La separazione degli uffici del Consiglio tra palazzo Europa e palazzo Justus Lipsius, i leader con la sala riunioni da una parte – quella nuova – e le sale per le conferenze stampa nazionali da un’altra – quella vecchia –, struttura più piccola (il nuovo edificio ha una superficie pari a circa un terzo di quello usato finora), sono tutti elementi che sollevano più di qualche dubbio sull’effettiva funzionalità di un nuovo sistema che costringerà a fare la spola tra i due edifici attraverso due passerelle. Si rischia di rendere il lavoro meno efficiente, e oltretutto scomodo. Il camminamento che mette in comunicazione i due edifici è aperto per ragioni di sicurezza, il che vuol dire essere esposti alle intemperanze del clima ed essere costretti a girare sempre col cappotto sotto braccio, almeno nel periodo autunnale e invernale. L’Ufficio del presidente del Consiglio europeo ha traslocato però nella nuova sede, ed è difficile immaginare che i leader, in giorni di summit, decidano di stare lontano dalle stanze di chi è chiamato a coordinare i lavori, favorire accordi, mediare tra le parti. Anche solo tenere incontri bilaterali diventerebbe molto più scomodo.
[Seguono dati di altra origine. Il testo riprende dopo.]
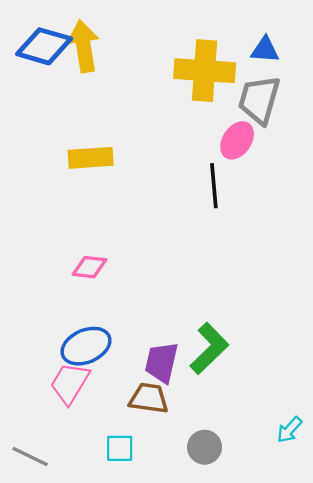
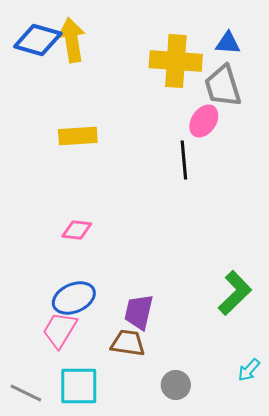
gray trapezoid: (259, 100) -> (223, 86), turned -33
green L-shape: (209, 348) -> (235, 293), moved
cyan square: (120, 448) -> (79, 386), moved, size x1.6

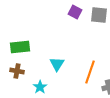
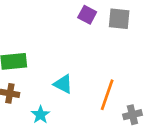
cyan triangle: (57, 64) -> (63, 84), turned -35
Solo il vertice di marzo dirà se e quanto la doppia sede è gestibile. Non riuscendo a mettere tutti d’accordo, il nuovo palazzo del Consiglio dell’Ue ha però già tradito le attese. Sulla rivoluzione audio-visiva promessa, poi, è stata giù fatta marcia indietro. Il nuovo circuito interno utilizzato per la trasmissione delle sessioni pubbliche dei lavori prevedeva che non ci fosse più l’inquadratura fissa sulla persona con diritto di parola. Le immagini allargate, però, hanno mostrato il clima tutt’altro che attento dei presenti in sala: durante l’intervento dei ministri è già stato possibile vedere presenti sbadigliare, consultare il proprio smartphone, chiacchierare con i vicini o con i collaboratori. Ancora, è stato possibile cogliere il via-vai del personale del Consiglio entrare e uscire, e persino spostare sedie. Non certo una bella immagine per il Consiglio, che ha deciso di tornare al più classifico zoom sulla sola persona parlante (e le uniche quattro persone intorno, a dire il vero). Le telecamere poi, sussurra qualcuno, sono poco stabili e se più persone camminano nei corridoi per gli interpreti (che anche loro lamentano di avere poco spazio di lavoro) iniziano a vibrare. E’ solo l’inizio, per carità. Occorre tempo per collaudare e rodare il nuovo meccanismo. Il palazzo Europa dovrà però superare lo scetticismo più o meno diffuso. In questo condivide in pieno la sfida del momento per l’Unione europea di cui porta il nome.